Eric Vandebon a fêté le titre avec Patro Eisden.

  • Éric Vandebon a été écarté des terrains pendant un long bail, mais cela ne l’a pas empêché de fêter deux titres cette saison (…) À bientôt 29 ans, Éric Vandebon que l’on a connu à Huy, Seraing et plus récemment à Tongres, vient de connaître le titre en promotion C avec le club de Patro Eisden-Maasmechelen. La phalange limbourgeoise a survolé sa série et possède onze points d’avance sur Veldwezelt à trois matchs de la fin.

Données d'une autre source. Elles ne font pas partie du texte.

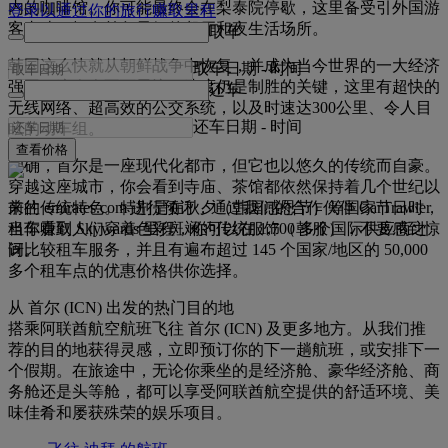
内的咖啡馆。你可能最终会在梨泰院停歇，这里备受引外国游
登录以通过你的旅行赚取里程
客青睐，拥有首尔最好的餐厅和夜生活场所。
取车
韩国这么快就从朝鲜战争中恢复，并成为当今世界的一大经济
取车日期
-
时间
强国，这令人不可思议。速度仍是制胜的关键，这里有超快的
还车
无线网络、超高效的公交系统，以及时速达300公里、令人目
还车日期
-
时间
眩的动车组。
查看价格
的确，首尔是一座现代化都市，但它也以悠久的传统而自豪。
穿越这座城市，你会看到寺庙、茶馆都依然保持着几个世纪以
前往 emirates.com 进行预订，通过我们的合作伙伴 CarTrawler
来的传统特色。特别是在秋夕（韩国感恩节）等国家节日时，
租车赚取 Skywards 里程，你可以在 1,700 多个国际供应商之
当你看到人们穿着色彩斑斓的传统服饰（韩服），不要感到惊
间比较租车服务，并且有遍布超过 145 个国家/地区的 50,000
讶。
多个租车点的优惠价格供你选择。
从 首尔 (ICN) 出发的热门目的地
搭乘阿联酋航空航班飞往 首尔 (ICN) 及更多地方。从我们推
荐的目的地获得灵感，立即预订你的下一趟航班，或安排下一
个假期。在旅途中，无论你乘坐的是经济舱、豪华经济舱、商
务舱还是头等舱，都可以享受阿联酋航空提供的舒适环境、美
味佳肴和屡获殊荣的娱乐项目。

    Malheureusement pour cet habitant du Sart Tilman, sa saison a été entachée d’une blessure qui l’a tenu éloigné des terrains pendant plus de quatre mois. «Je me suis occasionné une fracture du péroné lors de la première rencontre de championnat et j’ai repris trop tôt avec comme conséquence une rechute, explique-t-il. Je n’ai joué que une douzaine de matchs cette saison. Nous sommes champions depuis la semaine dernière et nous avons évolué devant 2500 personnes. C’est terrible comme ce club est professionnel. Je ne dois rien prendre avec moi pour aller à l’entraînement. Le club nous donne tout et lave tout. Nous terminerons certainement le championnat avec en plus la meilleure défense et la meilleure attaque et sur unterrain à faire pâlir des clubs de D1 et de D2.» Côté vie privée, Éric Vandebon est papa d’un petit Jules et aspire tout doucement à se ranger footballistiquement même si sa charmante épouse Odile est elle aussi atteinte par le virus du foot. En plus de cela, sa blessure a fait qu’il a perdu son boulot de délégué médical. Diplômé en éducation physique, il est donc à la recherche d’un emploi. «Au niveau foot, je me donne 60 % de chances de rester là-bas, même si les dirigeants n’ont pas encore fait part de leurs prérogatives. J’ai bien eu quelques contacts en terre flamande et en terre francophone puisqu’un club de P1 liégeois s’intéresse à moi. Je pense que cela pourrait être ma dernière saison en D3 si je reste au Patro Eisden-Maasmechelen. Pour le moment, je suis occupé par les stages de Foot 2000 chez Benoît Thans à Blegny. J’entraîne aussi les diablotins à Beaufays et nous sommes invaincus cette saison. Cela fait deux titres sur une saison.» On n’oubliera pas non plus que Éric était le beau-frère de Regis Genaux à qui un vibrant hommage a été rendu la semaine dernière à Flémalle avec l’école communale sportive du Houlbouse qui est devenue l’école sportive Régis Genaux.